### WHAT TO DO
Your answer must be an exact copy of the entries below, with no pictures in it.

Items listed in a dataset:
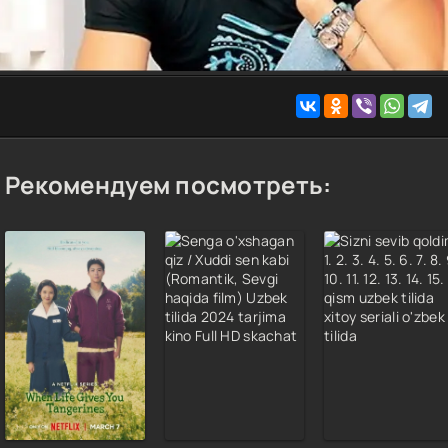
Рекомендуем посмотреть:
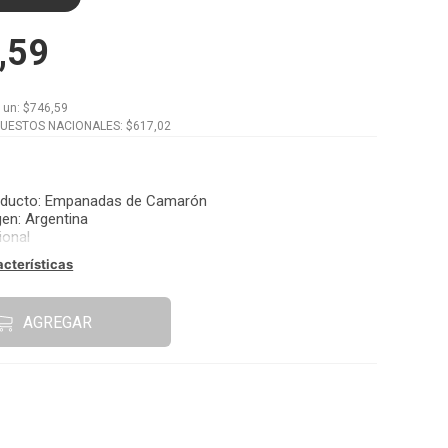
,59
x
un
: $
746,59
PUESTOS NACIONALES: $
617,02
oducto
:
Empanadas de Camarón
gen
:
Argentina
ional
acterísticas
AGREGAR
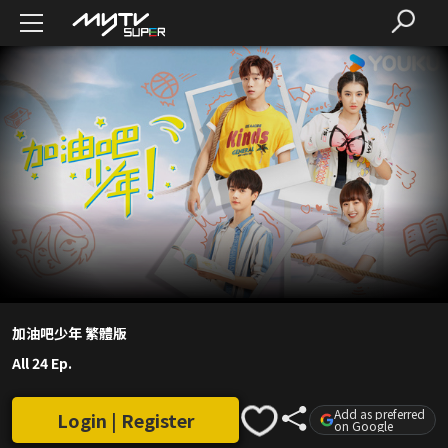
加油吧少年 繁體版
All 24 Ep.
Add as preferred
Login | Register
on Google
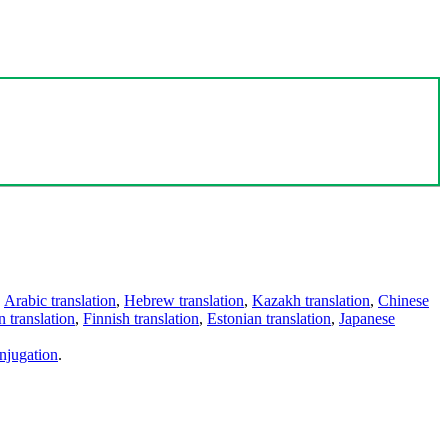
,
Arabic translation
,
Hebrew translation
,
Kazakh translation
,
Chinese
 translation
,
Finnish translation
,
Estonian translation
,
Japanese
njugation
.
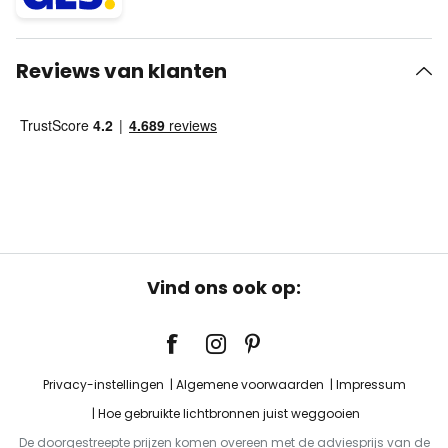
Reviews van klanten
Vind ons ook op:
Privacy-instellingen
Algemene voorwaarden
Impressum
Hoe gebruikte lichtbronnen juist weggooien
De doorgestreepte prijzen komen overeen met de adviesprijs van de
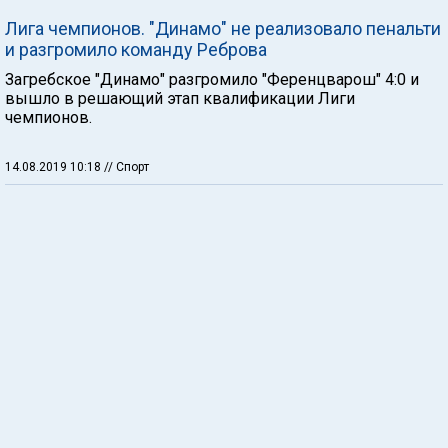
Лига чемпионов. "Динамо" не реализовало пенальти
и разгромило команду Реброва
Загребское "Динамо" разгромило "Ференцварош" 4:0 и
вышло в решающий этап квалификации Лиги
чемпионов.
14.08.2019 10:18
// Спорт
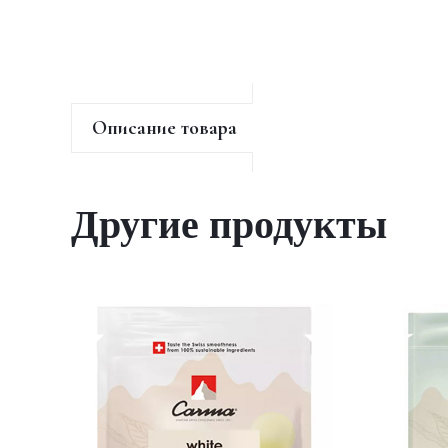
Описание товара
Другие продукты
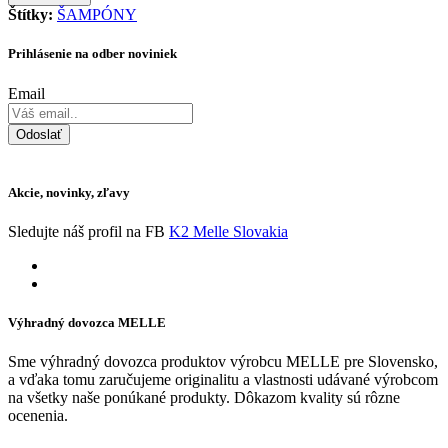
Štítky:
ŠAMPÓNY
Prihlásenie na odber noviniek
Email
Odoslať
Akcie, novinky, zľavy
Sledujte náš profil na FB
K2 Melle Slovakia
Výhradný dovozca MELLE
Sme výhradný dovozca produktov výrobcu MELLE pre Slovensko,
a vďaka tomu zaručujeme originalitu a vlastnosti udávané výrobcom
na všetky naše ponúkané produkty. Dôkazom kvality sú rôzne
ocenenia.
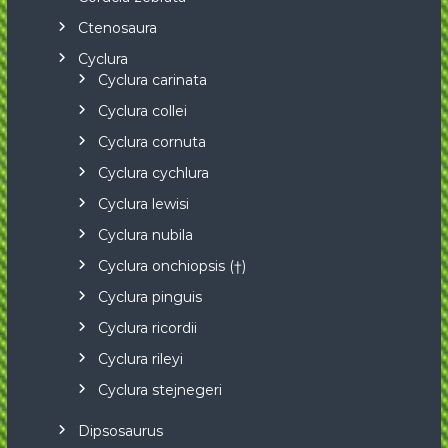
Ctenosaura
Cyclura
Cyclura carinata
Cyclura collei
Cyclura cornuta
Cyclura cychlura
Cyclura lewisi
Cyclura nubila
Cyclura onchiopsis (†)
Cyclura pinguis
Cyclura ricordii
Cyclura rileyi
Cyclura stejnegeri
Dipsosaurus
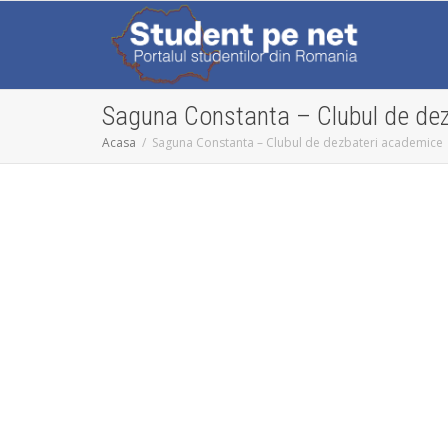
Saguna Constanta – Clubul de de
Acasa
Saguna Constanta – Clubul de dezbateri academice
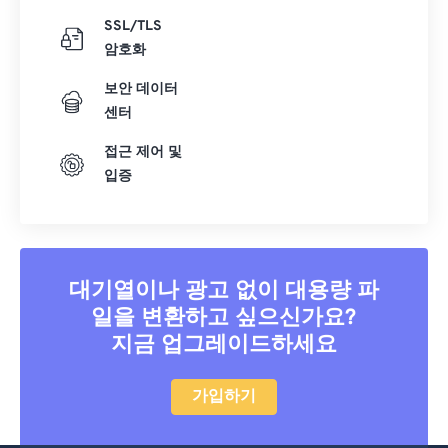
SSL/TLS
암호화
보안 데이터
센터
접근 제어 및
입증
대기열이나 광고 없이 대용량 파
일을 변환하고 싶으신가요?
지금 업그레이드하세요
가입하기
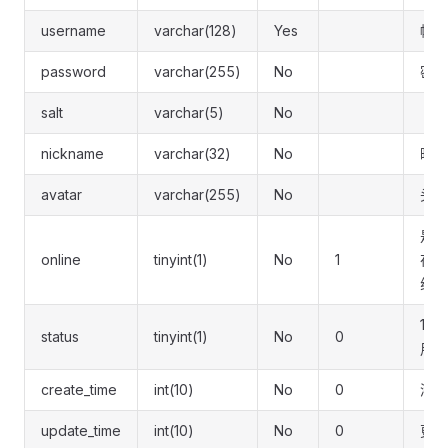
username
varchar(128)
Yes
帐号
password
varchar(255)
No
密码
salt
varchar(5)
No
nickname
varchar(32)
No
昵称
avatar
varchar(255)
No
头像
是否
online
tinyint(1)
No
1
在线
线)
1:正
status
tinyint(1)
No
0
用
create_time
int(10)
No
0
添加
update_time
int(10)
No
0
更新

### YOUR RESPONSE
Рекомендуем посмотреть:
,59
x
un
: $
746,59
PUESTOS NACIONALES: $
617,02
oducto
:
Empanadas de Camarón
gen
:
Argentina
ional
acterísticas
AGREGAR
加油吧少年 繁體版
All 24 Ep.
Add as preferred
Login | Register
on Google
,
Arabic translation
,
Hebrew translation
,
Kazakh translation
,
Chinese
 translation
,
Finnish translation
,
Estonian translation
,
Japanese
njugation
.
Reviews van klanten
Vind ons ook op:
Privacy-instellingen
Algemene voorwaarden
Impressum
Hoe gebruikte lichtbronnen juist weggooien
De doorgestreepte prijzen komen overeen met de adviesprijs van de
Лига чемпионов. "Динамо" не реализовало пенальти
и разгромило команду Реброва
Загребское "Динамо" разгромило "Ференцварош" 4:0 и
вышло в решающий этап квалификации Лиги
чемпионов.
14.08.2019 10:18
// Спорт
Описание товара
Другие продукты
Štítky:
ŠAMPÓNY
Prihlásenie na odber noviniek
Email
Odoslať
Akcie, novinky, zľavy
Sledujte náš profil na FB
K2 Melle Slovakia
Výhradný dovozca MELLE
Sme výhradný dovozca produktov výrobcu MELLE pre Slovensko,
a vďaka tomu zaručujeme originalitu a vlastnosti udávané výrobcom
na všetky naše ponúkané produkty. Dôkazom kvality sú rôzne
ocenenia.
Ctenosaura
Cyclura
Cyclura carinata
Cyclura collei
Cyclura cornuta
Cyclura cychlura
Cyclura lewisi
Cyclura nubila
Cyclura onchiopsis (†)
Cyclura pinguis
Cyclura ricordii
Cyclura rileyi
Cyclura stejnegeri
Dipsosaurus
Saguna Constanta – Clubul de de
Acasa
Saguna Constanta – Clubul de dezbateri academice
SSL/TLS
암호화
보안 데이터
센터
접근 제어 및
입증
대기열이나 광고 없이 대용량 파
일을 변환하고 싶으신가요?
지금 업그레이드하세요
가입하기
username
varchar(128)
Yes
帐号
password
varchar(255)
No
密码
salt
varchar(5)
No
nickname
varchar(32)
No
昵称
avatar
varchar(255)
No
头像
是否
online
tinyint(1)
No
1
在线
线)
1:正
status
tinyint(1)
No
0
用
create_time
int(10)
No
0
添加
update_time
int(10)
No
0
更新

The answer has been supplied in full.